_Description of the task:_
Determine the number of lines below that contain the string "Стоимость", and state only that number.

_Stored data entries:_
☆ ☆ ☆

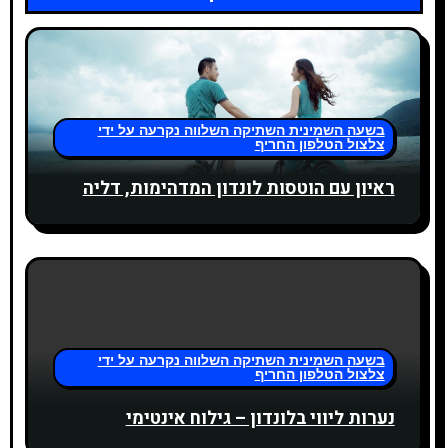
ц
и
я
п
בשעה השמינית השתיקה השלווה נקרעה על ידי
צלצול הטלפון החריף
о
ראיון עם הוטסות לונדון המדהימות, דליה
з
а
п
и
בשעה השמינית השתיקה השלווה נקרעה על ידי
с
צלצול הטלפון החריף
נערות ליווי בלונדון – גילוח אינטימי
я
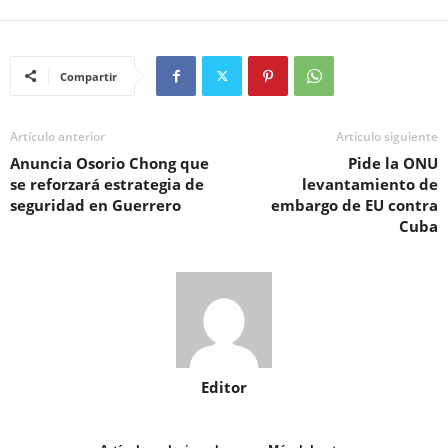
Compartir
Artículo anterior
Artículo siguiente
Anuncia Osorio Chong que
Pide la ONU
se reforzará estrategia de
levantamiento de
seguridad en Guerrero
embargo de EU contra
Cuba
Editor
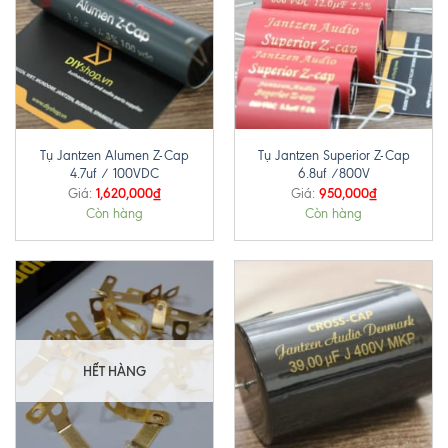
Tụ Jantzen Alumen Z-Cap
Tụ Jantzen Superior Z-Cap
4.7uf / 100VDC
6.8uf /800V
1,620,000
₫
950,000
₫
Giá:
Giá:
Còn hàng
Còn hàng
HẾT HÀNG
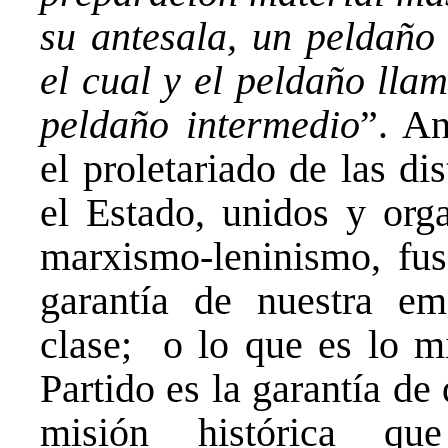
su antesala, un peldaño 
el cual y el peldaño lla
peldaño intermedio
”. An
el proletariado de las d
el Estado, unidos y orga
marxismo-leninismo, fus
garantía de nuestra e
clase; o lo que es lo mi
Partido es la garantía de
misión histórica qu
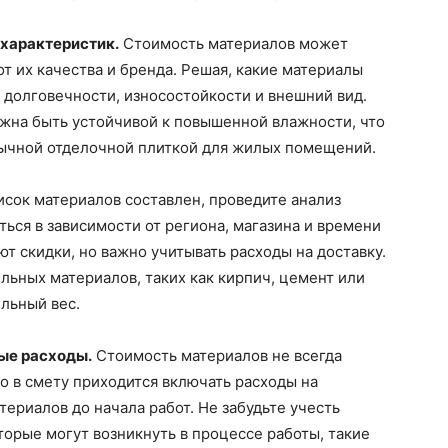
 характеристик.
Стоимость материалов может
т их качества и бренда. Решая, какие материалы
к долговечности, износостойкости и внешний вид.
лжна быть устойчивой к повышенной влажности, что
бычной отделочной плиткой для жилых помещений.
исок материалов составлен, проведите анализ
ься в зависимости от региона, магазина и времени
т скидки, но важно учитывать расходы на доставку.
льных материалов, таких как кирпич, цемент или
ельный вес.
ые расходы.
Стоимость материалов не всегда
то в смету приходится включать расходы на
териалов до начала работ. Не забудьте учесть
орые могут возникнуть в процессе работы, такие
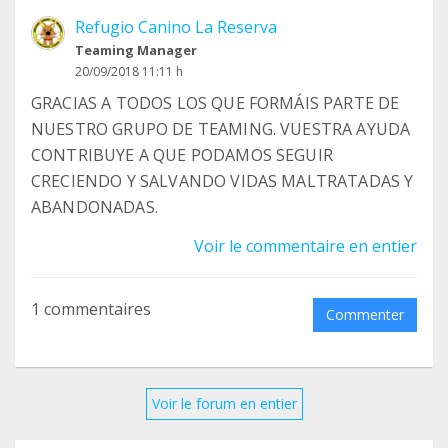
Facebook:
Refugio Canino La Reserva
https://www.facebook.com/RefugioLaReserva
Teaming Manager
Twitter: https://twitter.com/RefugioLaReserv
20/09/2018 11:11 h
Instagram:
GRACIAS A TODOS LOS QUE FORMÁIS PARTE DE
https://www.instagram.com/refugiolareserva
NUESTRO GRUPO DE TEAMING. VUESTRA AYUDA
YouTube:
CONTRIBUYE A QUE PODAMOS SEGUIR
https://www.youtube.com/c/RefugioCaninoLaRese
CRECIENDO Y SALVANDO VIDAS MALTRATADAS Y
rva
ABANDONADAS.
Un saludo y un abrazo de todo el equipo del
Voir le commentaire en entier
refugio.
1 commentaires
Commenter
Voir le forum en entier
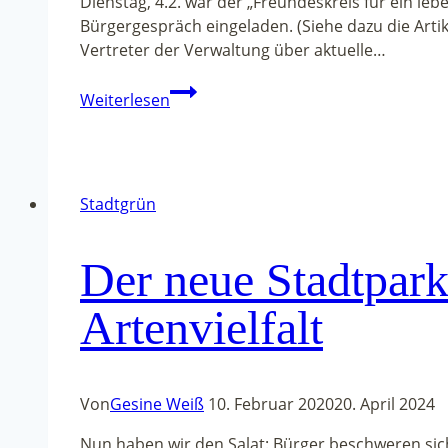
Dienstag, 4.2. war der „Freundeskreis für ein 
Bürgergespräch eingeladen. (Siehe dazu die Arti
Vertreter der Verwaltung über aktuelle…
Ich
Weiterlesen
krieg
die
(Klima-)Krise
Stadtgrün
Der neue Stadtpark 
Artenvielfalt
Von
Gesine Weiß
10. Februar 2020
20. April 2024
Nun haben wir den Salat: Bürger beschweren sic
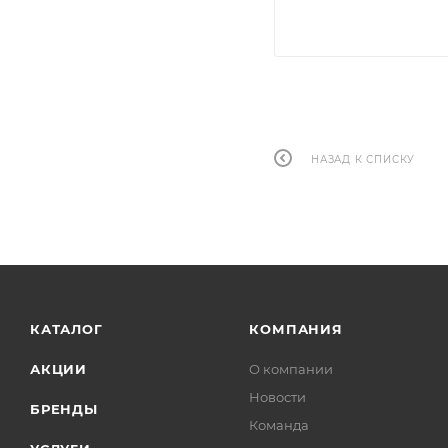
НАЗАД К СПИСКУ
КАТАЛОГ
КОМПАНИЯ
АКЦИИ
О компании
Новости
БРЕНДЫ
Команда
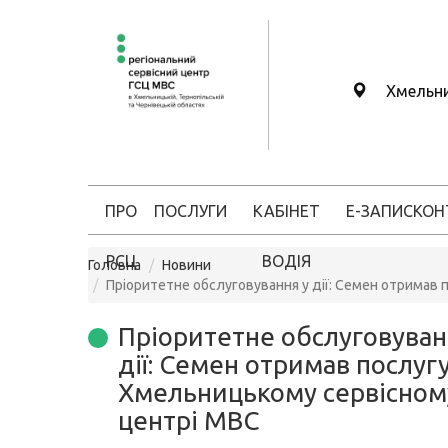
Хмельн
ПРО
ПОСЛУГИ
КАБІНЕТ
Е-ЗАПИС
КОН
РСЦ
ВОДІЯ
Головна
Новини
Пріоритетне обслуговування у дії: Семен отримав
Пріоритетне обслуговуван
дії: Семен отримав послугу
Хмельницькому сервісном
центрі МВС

☆ ☆ ☆

_Written response:_
2